_WHAT IS NEEDED:_
Repeat the entries that follow, exactly as they are written.

_MATERIAL SUPPLIED:_

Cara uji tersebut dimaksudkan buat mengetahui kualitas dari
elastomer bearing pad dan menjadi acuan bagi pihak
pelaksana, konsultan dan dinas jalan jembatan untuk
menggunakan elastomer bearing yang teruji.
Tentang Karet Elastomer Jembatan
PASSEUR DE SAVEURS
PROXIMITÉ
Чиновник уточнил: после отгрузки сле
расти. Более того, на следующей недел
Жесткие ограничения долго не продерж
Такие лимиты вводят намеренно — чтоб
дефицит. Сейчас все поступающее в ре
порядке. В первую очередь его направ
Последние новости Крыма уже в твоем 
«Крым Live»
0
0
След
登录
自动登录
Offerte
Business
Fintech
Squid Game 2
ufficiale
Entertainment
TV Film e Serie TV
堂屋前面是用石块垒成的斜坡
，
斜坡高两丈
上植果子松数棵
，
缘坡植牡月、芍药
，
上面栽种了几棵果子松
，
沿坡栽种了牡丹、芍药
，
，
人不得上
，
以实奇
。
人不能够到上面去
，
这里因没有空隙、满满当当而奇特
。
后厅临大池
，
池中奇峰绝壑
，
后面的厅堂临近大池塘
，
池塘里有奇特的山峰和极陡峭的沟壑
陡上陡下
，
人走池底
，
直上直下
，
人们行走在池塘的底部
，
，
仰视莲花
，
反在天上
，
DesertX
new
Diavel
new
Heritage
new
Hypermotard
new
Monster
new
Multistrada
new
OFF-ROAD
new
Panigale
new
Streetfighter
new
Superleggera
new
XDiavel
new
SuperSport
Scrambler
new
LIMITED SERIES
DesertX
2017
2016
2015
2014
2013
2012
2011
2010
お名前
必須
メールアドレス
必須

_EXPECTED ANSWER:_
Cara uji tersebut dimaksudkan buat mengetahui kualitas dari
elastomer bearing pad dan menjadi acuan bagi pihak
pelaksana, konsultan dan dinas jalan jembatan untuk
menggunakan elastomer bearing yang teruji.
Tentang Karet Elastomer Jembatan
PASSEUR DE SAVEURS
PROXIMITÉ
Чиновник уточнил: после отгрузки сле
расти. Более того, на следующей недел
Жесткие ограничения долго не продерж
Такие лимиты вводят намеренно — чтоб
дефицит. Сейчас все поступающее в ре
порядке. В первую очередь его направ
Последние новости Крыма уже в твоем 
«Крым Live»
0
0
След
登录
自动登录
Offerte
Business
Fintech
Squid Game 2
ufficiale
Entertainment
TV Film e Serie TV
堂屋前面是用石块垒成的斜坡
，
斜坡高两丈
上植果子松数棵
，
缘坡植牡月、芍药
，
上面栽种了几棵果子松
，
沿坡栽种了牡丹、芍药
，
，
人不得上
，
以实奇
。
人不能够到上面去
，
这里因没有空隙、满满当当而奇特
。
后厅临大池
，
池中奇峰绝壑
，
后面的厅堂临近大池塘
，
池塘里有奇特的山峰和极陡峭的沟壑
陡上陡下
，
人走池底
，
直上直下
，
人们行走在池塘的底部
，
，
仰视莲花
，
反在天上
，
DesertX
new
Diavel
new
Heritage
new
Hypermotard
new
Monster
new
Multistrada
new
OFF-ROAD
new
Panigale
new
Streetfighter
new
Superleggera
new
XDiavel
new
SuperSport
Scrambler
new
LIMITED SERIES
DesertX
2017
2016
2015
2014
2013
2012
2011
2010
お名前
必須
メールアドレス
必須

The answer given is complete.